● **DATA FOR PROCESSING**:
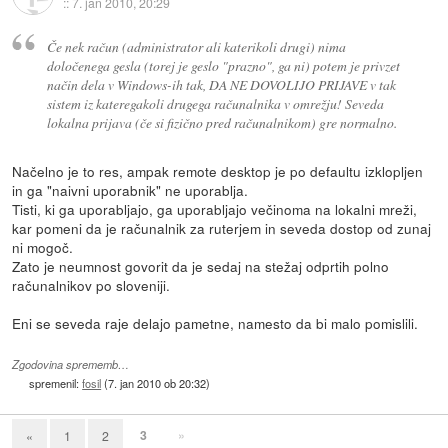
::
7. jan 2010, 20:29
Če nek račun (administrator ali katerikoli drugi) nima
določenega gesla (torej je geslo "prazno", ga ni) potem je privzet
način dela v Windows-ih tak, DA NE DOVOLIJO PRIJAVE v tak
sistem iz kateregakoli drugega računalnika v omrežju! Seveda
lokalna prijava (če si fizično pred računalnikom) gre normalno.
Načelno je to res, ampak remote desktop je po defaultu izklopljen
in ga "naivni uporabnik" ne uporablja.
Tisti, ki ga uporabljajo, ga uporabljajo večinoma na lokalni mreži,
kar pomeni da je računalnik za ruterjem in seveda dostop od zunaj
ni mogoč.
Zato je neumnost govorit da je sedaj na stežaj odprtih polno
računalnikov po sloveniji.
Eni se seveda raje delajo pametne, namesto da bi malo pomislili.
Zgodovina sprememb…
spremenil:
fosil
(
7. jan 2010 ob 20:32
)
3
»
«
1
2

● **WHAT IS BEING ASKED**: Copy the material verbatim. The pictures are not part of the copy.

● **TASK ANSWER**:
::
7. jan 2010, 20:29
Če nek račun (administrator ali katerikoli drugi) nima
določenega gesla (torej je geslo "prazno", ga ni) potem je privzet
način dela v Windows-ih tak, DA NE DOVOLIJO PRIJAVE v tak
sistem iz kateregakoli drugega računalnika v omrežju! Seveda
lokalna prijava (če si fizično pred računalnikom) gre normalno.
Načelno je to res, ampak remote desktop je po defaultu izklopljen
in ga "naivni uporabnik" ne uporablja.
Tisti, ki ga uporabljajo, ga uporabljajo večinoma na lokalni mreži,
kar pomeni da je računalnik za ruterjem in seveda dostop od zunaj
ni mogoč.
Zato je neumnost govorit da je sedaj na stežaj odprtih polno
računalnikov po sloveniji.
Eni se seveda raje delajo pametne, namesto da bi malo pomislili.
Zgodovina sprememb…
spremenil:
fosil
(
7. jan 2010 ob 20:32
)
3
»
«
1
2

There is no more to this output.